President John Dramani Mahama has cut sod for the construction of a $250 million float glass manufacturing facility at KEDA Ghana Ceramics Company Limited in Shama, Western Region.
The President performed the sod-cutting on Tuesday, describing the project as one of the largest industrial investments in Ghana’s history and a game changer for the country’s glass industry.
He disclosed that the facility will be implemented in two phases, with Phase 1 establishing a capacity of 600 tons per day and Phase 2 adding another 800 tons per day, bringing total capacity to 1,400 tons daily.
“Phase 1 of the float glass factory will establish a capacity of 600 tons per day. Phase 2 will add another 800 tons per day, bringing total capacity to 1,400 tons daily,” President Mahama stated.
He announced that Phase 1 will be commissioned in August 2027, with sod-cutting for Phase 2 taking place at the same ceremony.

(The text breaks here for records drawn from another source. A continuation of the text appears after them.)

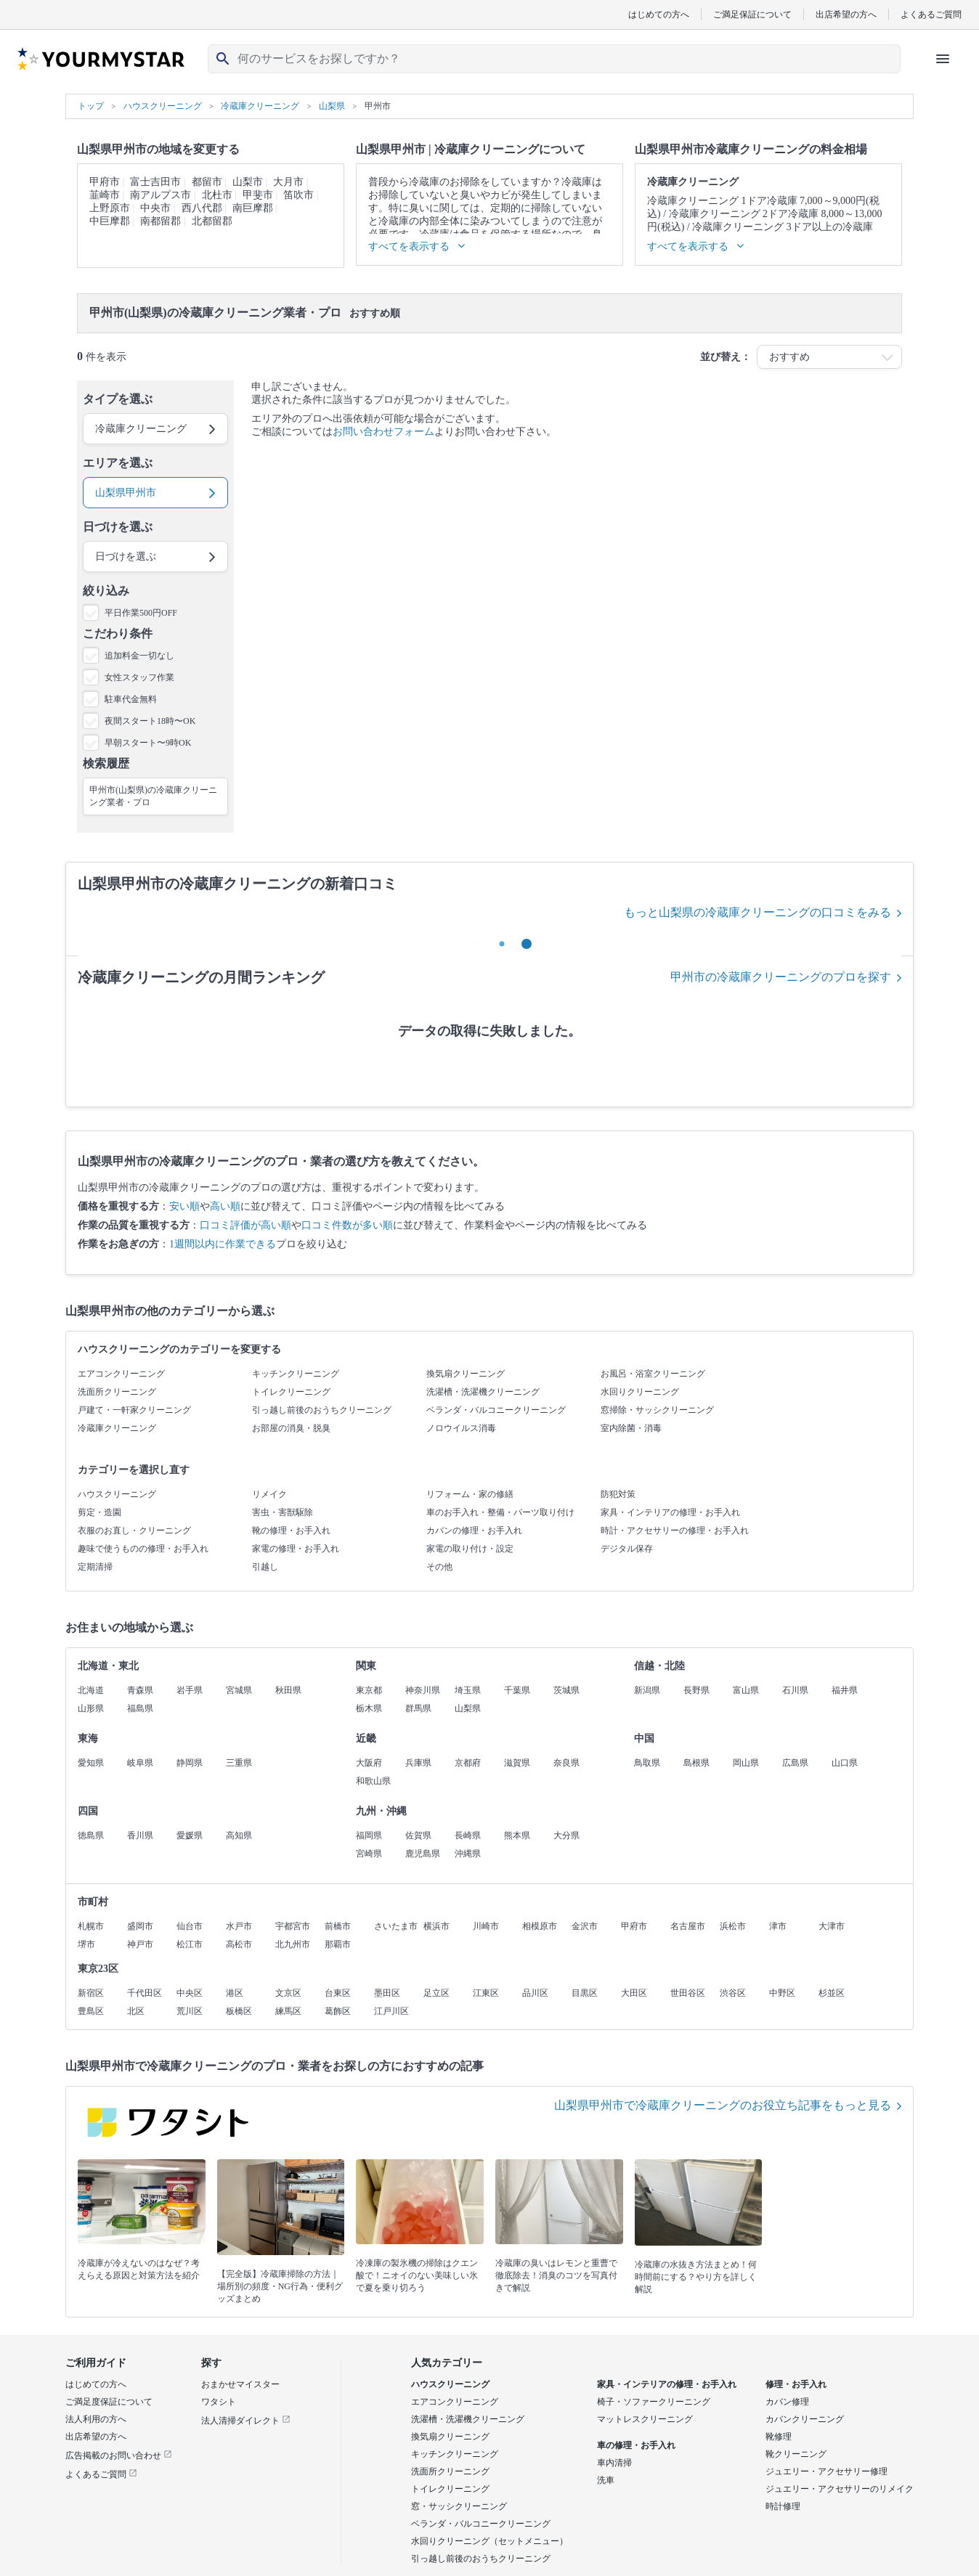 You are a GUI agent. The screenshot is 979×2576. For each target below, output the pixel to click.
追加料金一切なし (139, 656)
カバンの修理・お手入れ (474, 1530)
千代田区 (144, 1993)
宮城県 (239, 1690)
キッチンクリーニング (295, 1374)
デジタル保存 (627, 1549)
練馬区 (288, 2011)
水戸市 (239, 1926)
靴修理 (778, 2437)
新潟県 (647, 1690)
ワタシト (218, 2402)
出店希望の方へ (846, 14)
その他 (439, 1567)
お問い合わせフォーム (383, 431)
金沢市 (585, 1926)
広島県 (795, 1763)
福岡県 (369, 1835)
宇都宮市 (292, 1926)
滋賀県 (517, 1763)
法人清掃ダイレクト (246, 2421)
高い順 (225, 1206)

The President explained that when completed, the facility will be one of the largest float glass facilities in Africa, producing glass for export to other African countries, Europe, and other destinations.
President Mahama revealed that in 2024 alone, Ghana imported over 65,000 tons of glass products valued at almost $25 million to meet the demand of the construction industry, automobile, and manufacturing sectors.

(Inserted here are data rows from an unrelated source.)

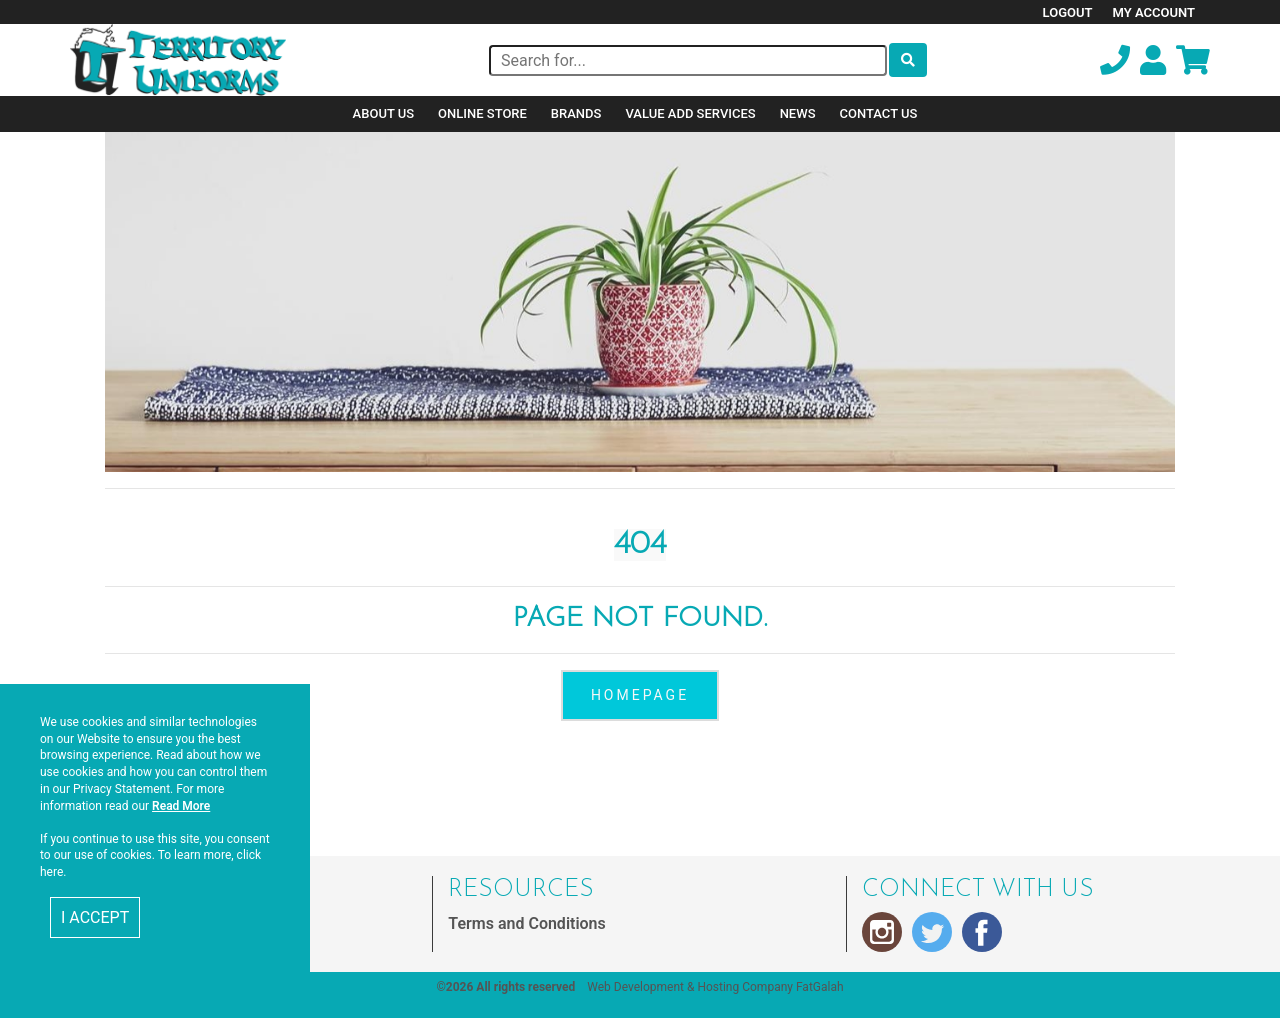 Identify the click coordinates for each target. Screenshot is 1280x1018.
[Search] (688, 60)
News (798, 113)
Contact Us (879, 113)
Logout (1068, 12)
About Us (384, 113)
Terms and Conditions (526, 923)
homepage (640, 695)
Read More (181, 806)
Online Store (482, 113)
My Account (1154, 12)
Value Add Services (690, 113)
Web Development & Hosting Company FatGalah (715, 987)
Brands (576, 113)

“If you imagine that every piece of glass you see in this country, from our drinking glasses, to our windows, to our beer bottles, every single piece of glass you see in this country is imported from outside. And so this is going to be a game changer in terms of glass production,” the President said.
He announced that the factory will change the equation by reducing imports of glass, saving foreign exchange, strengthening supply chain reliability, and positioning Ghana as a major regional exporter of glass.
President Mahama disclosed that at full capacity, when the factory is producing 1,400 tons per day, export earnings alone are projected to be almost $100 million annually.
He stated that the global float glass market is valued at approximately $60 billion annually and Ghana must not remain on the margins of this industry.
The President explained that the float glass facility will consume over 700 tons of raw material daily, reflecting its scale and industrial sophistication.
He commended KEDA for integrating responsible environmental practices into the development, noting that industrial growth must be green, efficient, and forward-looking.
President Mahama recounted how during his visit to China in October at the invitation of President Xi Jinping, Chairman Shen of KEDA informed him about plans to list on the Hong Kong Stock Exchange and promised to build a glass factory for Ghana if the listing succeeded.
“And he told me, if we list successfully, I’m going to come and build a glass factory for you. And I said, the last time I heard about a glass factory was Aboso Glass Factory. Are you coming to take over Aboso Glass Factory? Again, he told me, no. We’re building a brand new glass factory,” President Mahama recalled.
He stated that less than a year after that meeting in China, the country has gathered to cut sod for the $250 million float glass factory.
The President disclosed that the project will generate approximately 2,182 direct jobs, with 729 people employed during construction and 1,453 permanent operational jobs created.
He announced that beyond direct employment, thousands of indirect jobs will be created through logistics, supplies, raw material supplies, services, and maintenance.
President Mahama stated that the investment includes a structured localization and skills transfer program where Ghanaian engineers, technicians, and managers will receive training to assume leadership roles progressively.
“This is how we move from labor participation to labor ownership,” the President said.
He revealed that KEDA contributed GH¢740 million in taxes in 2025 alone and projected that at full production from August 2027, tax revenue from the company will exceed GH¢1 billion annually.
The President thanked the traditional rulers of Shama for granting a leasehold of almost 800 acres for the ceramic tile factory, sanitary ware factory, and float glass factory.
He noted that the area is becoming the industrial hub of the Western Region, with 60% of production from these factories being exported to neighboring countries and other destinations.
President Mahama announced that he had recently signed the 24-Hour Economy Authority Bill into law and proposed that factories registered under the initiative should be able to bring equipment for expansion or retooling duty and tax-free.
He declared that the sod-cutting symbolizes more than just the beginning of construction but represents Ghana’s industrial resurgence, export ambition, and belief in her own productive power.